No image is to be carried over; reproduce the rest of the listing word for word.

■ Supplied material
######

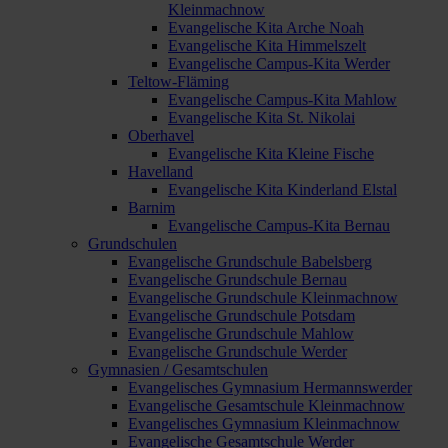
Kleinmachnow
Evangelische Kita Arche Noah
Evangelische Kita Himmelszelt
Evangelische Campus-Kita Werder
Teltow-Fläming
Evangelische Campus-Kita Mahlow
Evangelische Kita St. Nikolai
Oberhavel
Evangelische Kita Kleine Fische
Havelland
Evangelische Kita Kinderland Elstal
Barnim
Evangelische Campus-Kita Bernau
Grundschulen
Evangelische Grundschule Babelsberg
Evangelische Grundschule Bernau
Evangelische Grundschule Kleinmachnow
Evangelische Grundschule Potsdam
Evangelische Grundschule Mahlow
Evangelische Grundschule Werder
Gymnasien / Gesamtschulen
Evangelisches Gymnasium Hermannswerder
Evangelische Gesamtschule Kleinmachnow
Evangelisches Gymnasium Kleinmachnow
Evangelische Gesamtschule Werder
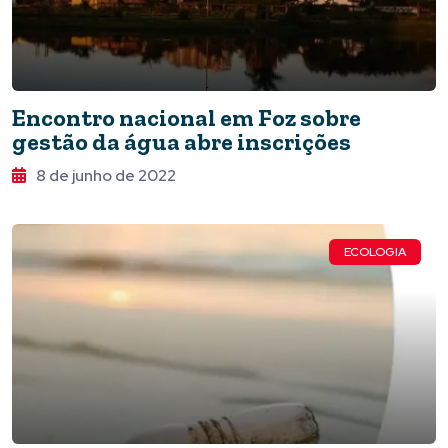
Encontro nacional em Foz sobre
gestão da água abre inscrições
8 de junho de 2022
ECOLOGIA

######

■ Answer for the task
Kleinmachnow
Evangelische Kita Arche Noah
Evangelische Kita Himmelszelt
Evangelische Campus-Kita Werder
Teltow-Fläming
Evangelische Campus-Kita Mahlow
Evangelische Kita St. Nikolai
Oberhavel
Evangelische Kita Kleine Fische
Havelland
Evangelische Kita Kinderland Elstal
Barnim
Evangelische Campus-Kita Bernau
Grundschulen
Evangelische Grundschule Babelsberg
Evangelische Grundschule Bernau
Evangelische Grundschule Kleinmachnow
Evangelische Grundschule Potsdam
Evangelische Grundschule Mahlow
Evangelische Grundschule Werder
Gymnasien / Gesamtschulen
Evangelisches Gymnasium Hermannswerder
Evangelische Gesamtschule Kleinmachnow
Evangelisches Gymnasium Kleinmachnow
Evangelische Gesamtschule Werder
Encontro nacional em Foz sobre
gestão da água abre inscrições
8 de junho de 2022
ECOLOGIA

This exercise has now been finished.